I think this is my number one piece of advice. As the old Mike Tyson saying goes, everyone has a plan until they get punched in the face. Startup ideas change frequently, particularly digital ones.

Starting with a huge and costly fully-realised product that embodies the original vision might sound good, but can be deadly. It was for Quibi. Sure you can argue that to compete against Netflix and YouTube you need a finished, highly polished version rather than a minimum viable product (MVP). Alternatively, you could argue that it’s a great way to lose £1.2bn if consumers don’t like it.

To be successful, it’s better to start small and understand the market response, then adapt based on that response for the next step.

Thinking about the Simba example again, our insight revealed the sleep problems to solve with an app. It was clear that the core functionality of the app would need to be tracking sleep.

Once we’d established the concept, we quickly moved into creating wireframes, user journeys and app flows. We tested these at every stage to make sure we were solving real sleep problems identified by real people. We didn’t want to work on something for months without ever testing it, only to find we’ve solved a problem no-one had and built something no-one actually wanted.
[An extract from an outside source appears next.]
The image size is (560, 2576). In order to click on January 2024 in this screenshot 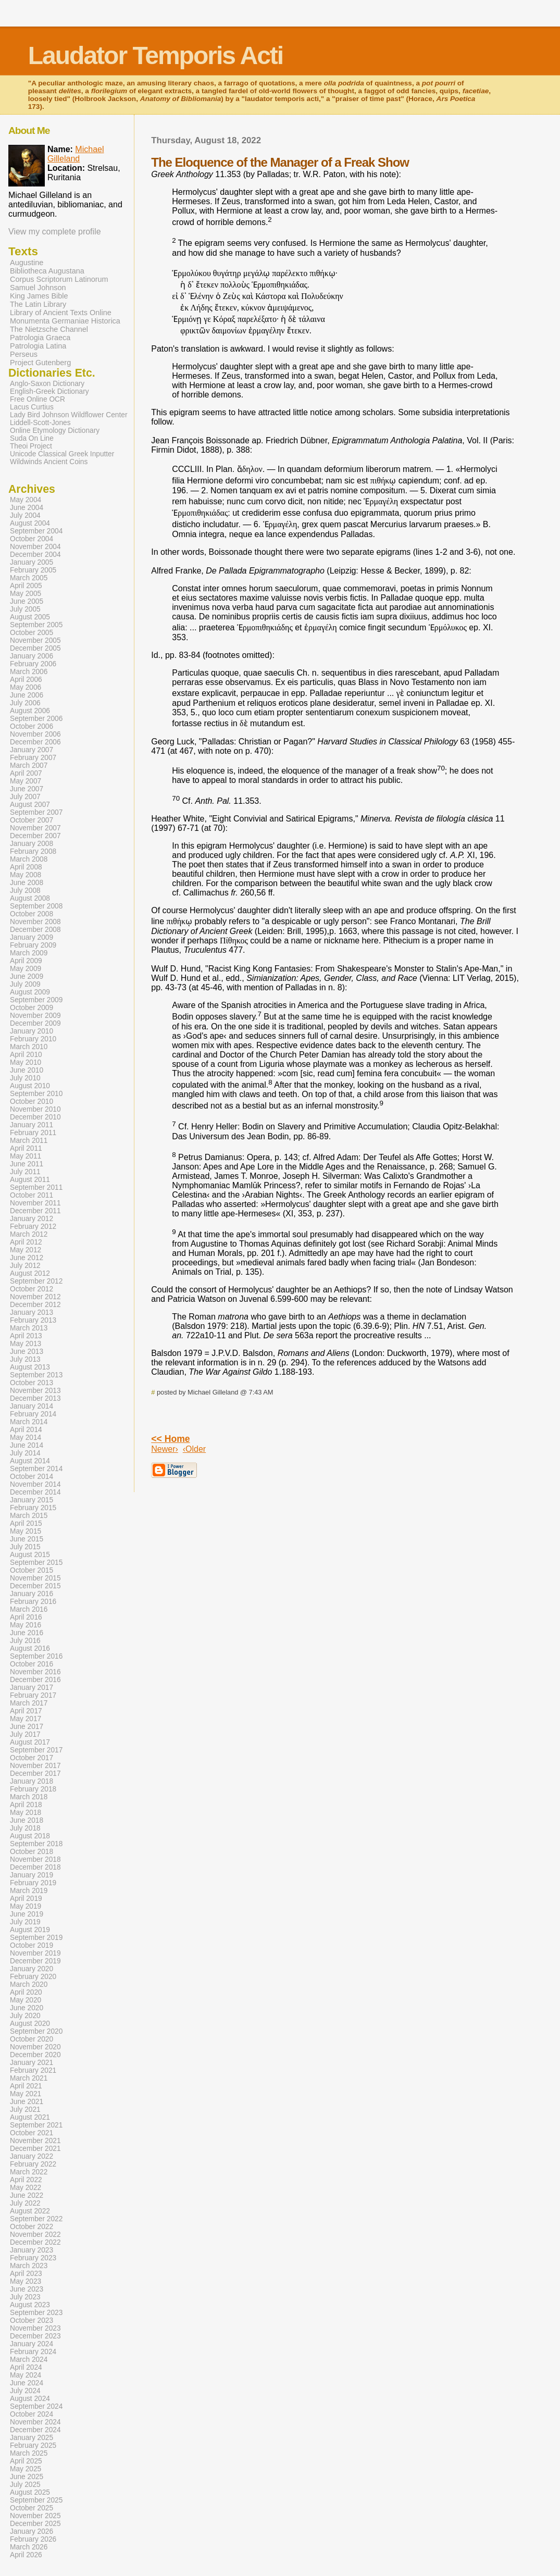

It was the same with Bumble.

I’m not saying Quibi wasted £1.2bn on a hunch and inspiration, but they could have tested product-market fit and iteratively solved a series of small problems through so many development stages rather than attempt to solve one monster, unsolvable issue that resulted in a quick, spectacular demise.
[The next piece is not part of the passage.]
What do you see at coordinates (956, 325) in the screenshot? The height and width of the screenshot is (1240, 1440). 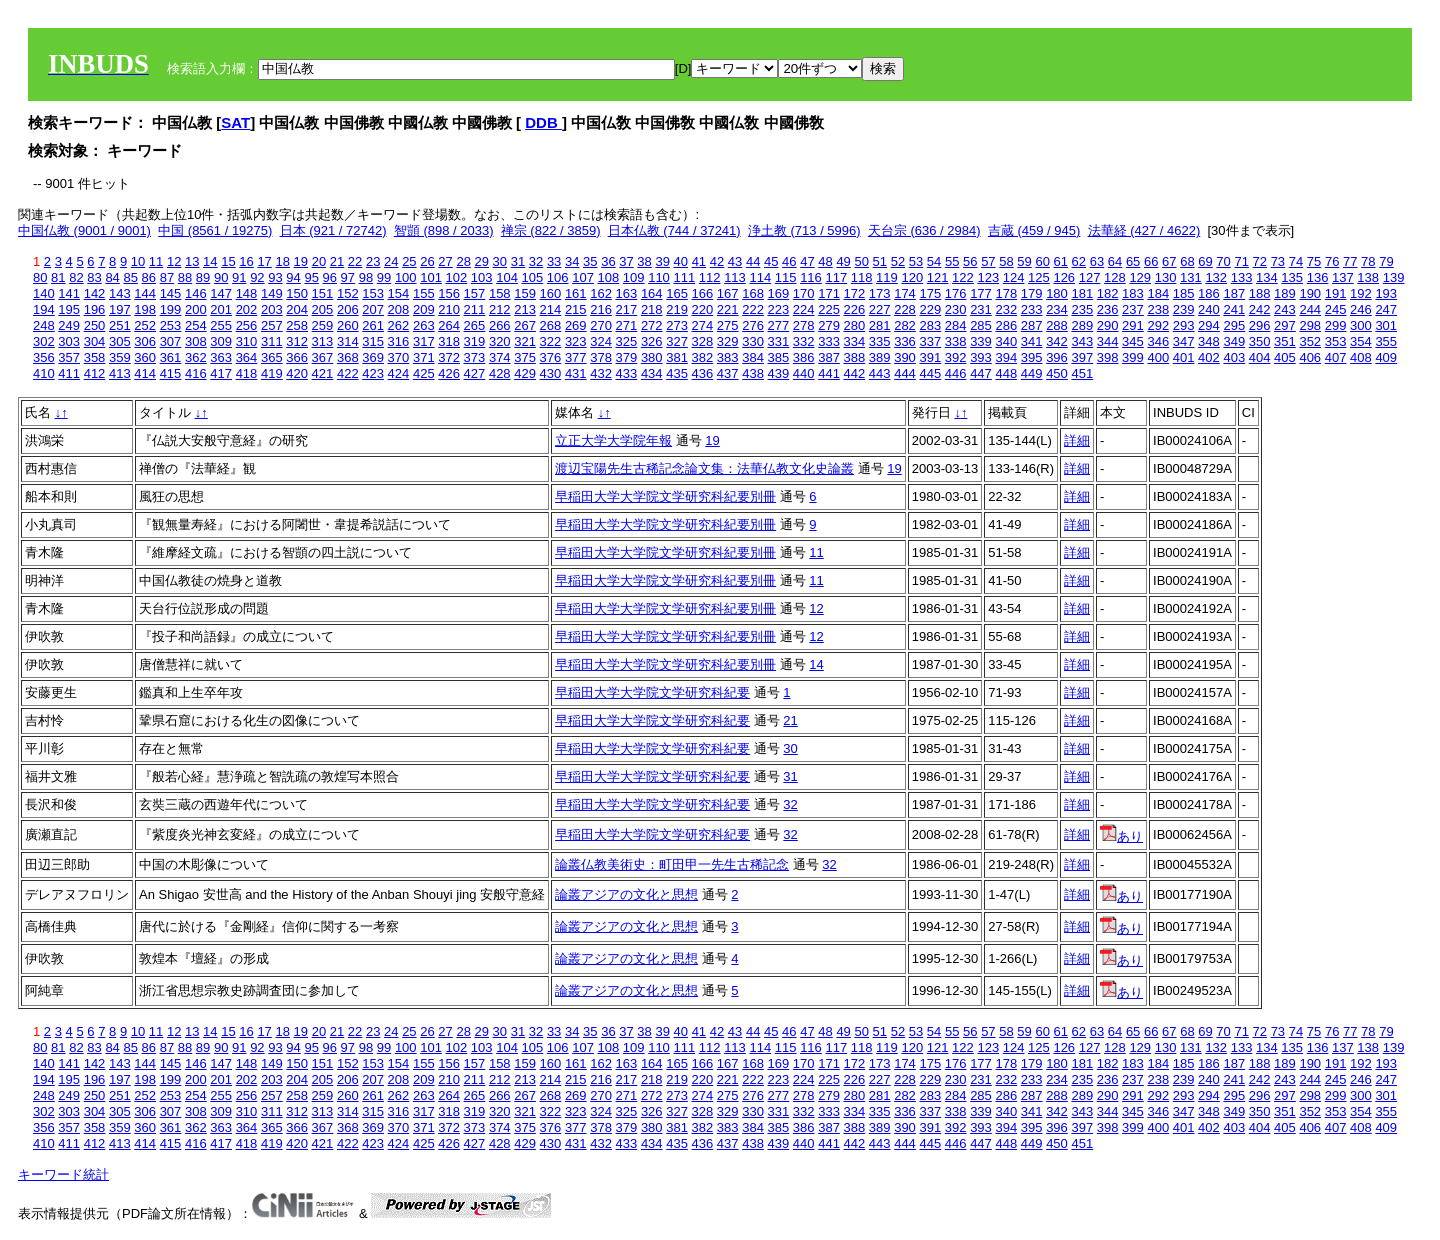 I see `284` at bounding box center [956, 325].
  1. User value is more important than monetisation

Don’t worry, I’m not suggesting you don’t make money. I’m saying that without user value, you won’t have revenue.

I’d go as far as to say never build products with monetisation in mind…at first. Instead, focus on building a product that people love and then figure out how to monetise it.

Personally I like freemium models, as they allow users to experience the product whilst making an upgrade to premium features allows you to maximise engagement.

An obvious example of this of course is Spotify, which allows you to use it for free but offers you fantastic premium features like ad-free listening, the listen offline feature and so on.

Interestingly, Netflix is accelerating plans to reverse its premium model to an ad-supported option in order to shore up its shrinking user base. So even the biggest of the big are open to those sorts of models.

So before you think about turning your users into cash cows, first grow your herd by optimising for a good user experience, high retention rate, and good engagement. Monetising will then be easier.